Bonds Advice

Investment house sacks £8bn fund manager for 'gross misconduct'


Asset management firm Gam has sacked suspended bond manager Tim Haywood, after an internal investigation found him to have acted with “gross misconduct”.

Mr Haywood was suspended in July 2018 for issues related to his “risk management procedures and record keeping” while in charge of the then £8.5bn Gam Unconstrained/Absolute Return Bond Strategy and an investigation subsequently began.

In its annual report released today the firm said it had dismissed Mr Haywood following the conclusion of the investigation. It also announced total assets under management had fallen from £84bn to £56bn.

“There was serious failure to achieve the standard of skill and care which were to be expected of someone in his position,” it said.

In a statement, Mr Haywood announced he intends to appeal the decision, suggesting the investigation was prejudged following his suspension.

He responded: "I dispute many of the findings, while noting the majority of the allegations have been dropped. Meanwhile, I have been made redundant by a process which I also consider to have been run unfairly. 

"This reinforces my belief that my dismissal from Gam was a foregone conclusion, and that I have been unjustly singled out.”
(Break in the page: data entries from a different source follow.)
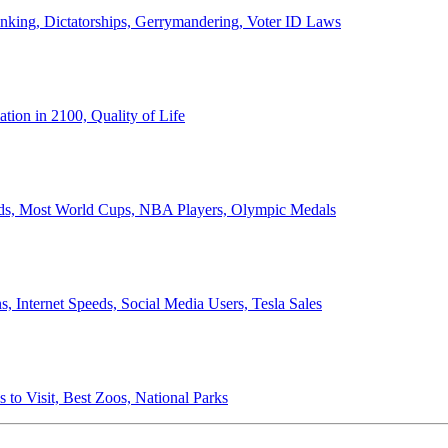
anking, Dictatorships, Gerrymandering, Voter ID Laws
ion in 2100, Quality of Life
ords, Most World Cups, NBA Players, Olympic Medals
 Internet Speeds, Social Media Users, Tesla Sales
 to Visit, Best Zoos, National Parks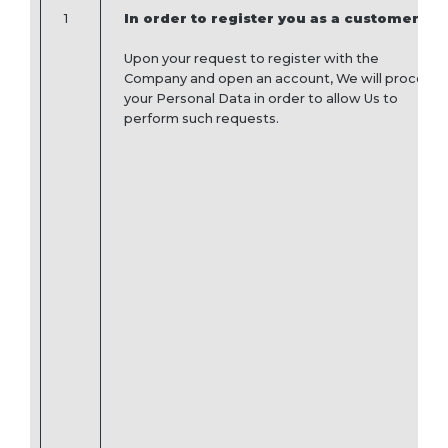
1
In order to register you as a customer
Upon your request to register with the
Company and open an account, We will process
your Personal Data in order to allow Us to
perform such requests.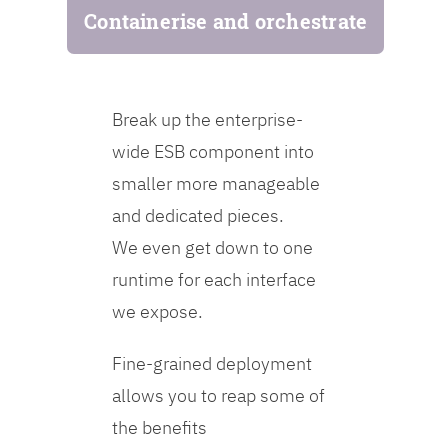
Containerise and orchestrate
Break up the enterprise-
wide ESB component into
smaller more manageable
and dedicated pieces.
We even get down to one
runtime for each interface
we expose.
Fine-grained deployment
allows you to reap some of
the benefits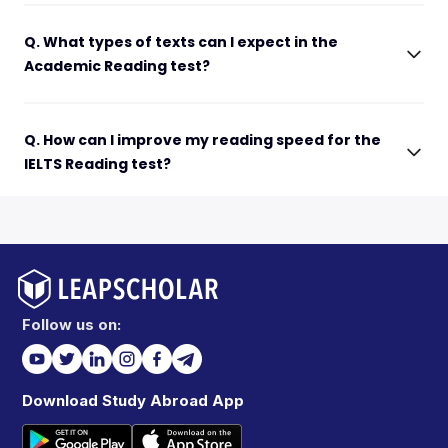
Q. What types of texts can I expect in the
Academic Reading test?
Q. How can I improve my reading speed for the
IELTS Reading test?
Follow us on:
Download Study Abroad App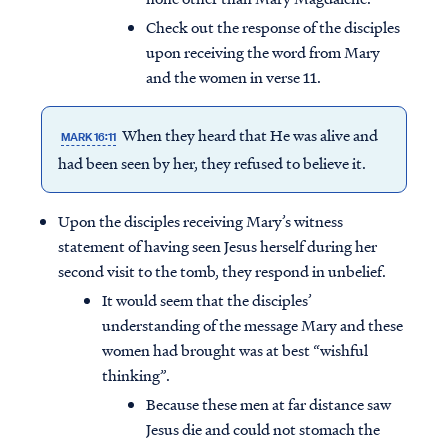
Check out the response of the disciples
upon receiving the word from Mary
and the women in verse 11.
When they heard that He was alive and
MARK 16:11
had been seen by her, they refused to believe it.
Upon the disciples receiving Mary’s witness
statement of having seen Jesus herself during her
second visit to the tomb, they respond in unbelief.
It would seem that the disciples’
understanding of the message Mary and these
women had brought was at best “wishful
thinking”.
Because these men at far distance saw
Jesus die and could not stomach the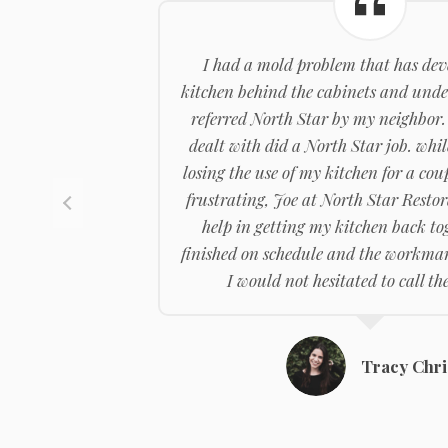
I had a mold problem that has dev
kitchen behind the cabinets and under
referred North Star by my neighbor.
dealt with did a North Star job. whil
losing the use of my kitchen for a cou
frustrating, Joe at North Star Resto
help in getting my kitchen back tog
finished on schedule and the workman
I would not hesitated to call t
Tracy Chri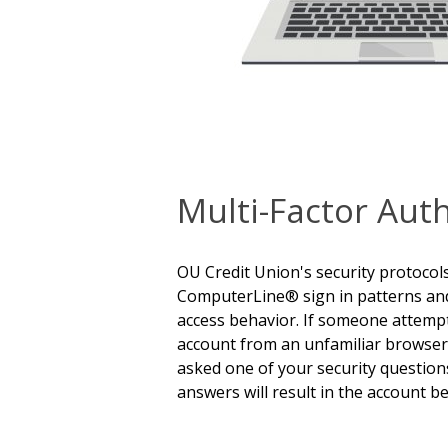
Multi-Factor Aut
OU Credit Union's security protocol
ComputerLine® sign in patterns an
access behavior. If someone attempt
account from an unfamiliar browser o
asked one of your security questions
answers will result in the account be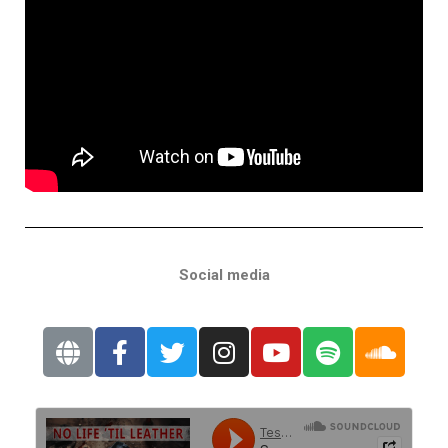
Social media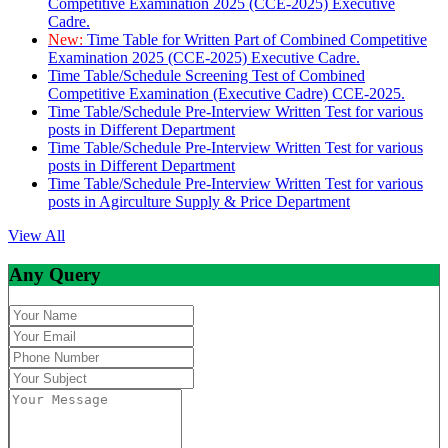
Competitive Examination 2025 (CCE-2025) Executive
Cadre.
New:
Time Table for Written Part of Combined Competitive
Examination 2025 (CCE-2025) Executive Cadre.
Time Table/Schedule Screening Test of Combined
Competitive Examination (Executive Cadre) CCE-2025.
Time Table/Schedule Pre-Interview Written Test for various
posts in Different Department
Time Table/Schedule Pre-Interview Written Test for various
posts in Different Department
Time Table/Schedule Pre-Interview Written Test for various
posts in Agirculture Supply & Price Department
View All
Any Query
Following his suspension last year, the firm’s board decided in August to liquidate the fund in response to investors pulling their cash from the portfolio.

The fund house noted that it had made good progress on this and expects the fund to be fully closed, with all money returned to investors, in the next few months, subject to market conditions.

There is still £1.5bn in assets yet to be returned and much of what has been may be sat in cash rather than reinvested.

Below, Telegraph Money asks advisers for alternative absolute return funds they could look to move their cash into.

Andrew Merricks, of Skerritts Wealth Management, said that most absolute return funds disappoint when they’re most needed, effectively giving you no more than a cash return.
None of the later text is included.